Still, I can’t stop the nagging voice at the back of my head; “What would 2013 Lorde have to say?”

“Royals” is by far Lorde’s most commercially successful song. It launched her career from obscurity to global stardom and remained on top of the charts for 9 weeks. There’s an irony in Lorde becoming a millionaire and a household name off a song that critiques celebrity culture and stars who flaunt their wealth.

Lorde casually name drops Uma Thurman and the Princess of Norway and sings about watching supermodels dancing around a pharaoh’s tomb at the Met Gala on her new album, but she hasn’t lost her cynicism. After all, she stole a fork from the Gala, and she confides in “Oceanic Feeling” that she’s been more interested in the sounds of waves and cicadas than keeping up with celebrity culture.

But “Solar Power” Lorde and “Pure Heroine” Lorde aren’t the same.

“Now the cherry black lipstick’s gathering dust in a drawer,” Lorde says in “Oceanic Feeling,” referencing the shade of lipstick she wore for numerous appearances in 2013 and 2014, as well as her music video for “Tennis Court.

Lorde has left behind the scared and introverted 16 year old in favor of her own peace, and I’m happy for her. Her happiness, while at times grudging and melancholy, was hard-earned. 

That doesn’t mean it resulted in an album that will hold my attention for the next four years.

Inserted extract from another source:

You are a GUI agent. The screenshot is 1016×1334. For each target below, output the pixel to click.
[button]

I listen to music constantly while studying or writing, but there are a few albums I avoid playing in the background. “Melodrama” and “Pure Heroine” are two of them. Even after four and eight years respectively, I can’t help but focus on the music when it comes on.

I won’t have that problem with “Solar Power.” Despite how much I loved “The Path,” “Stoned at the Nail Salon,” “Fallen Fruit” and “Mood Ring,” the album as a whole is weighed down by songs like “”The Man with the Axe” and “Leader of a New Regime” which fade away easily as soon as something else catches my attention.

Try as Lorde might to convince us otherwise, nothing on “Solar Power” will hit as hard as anything on “Melodrama” or a good deal of “Pure Heroine.”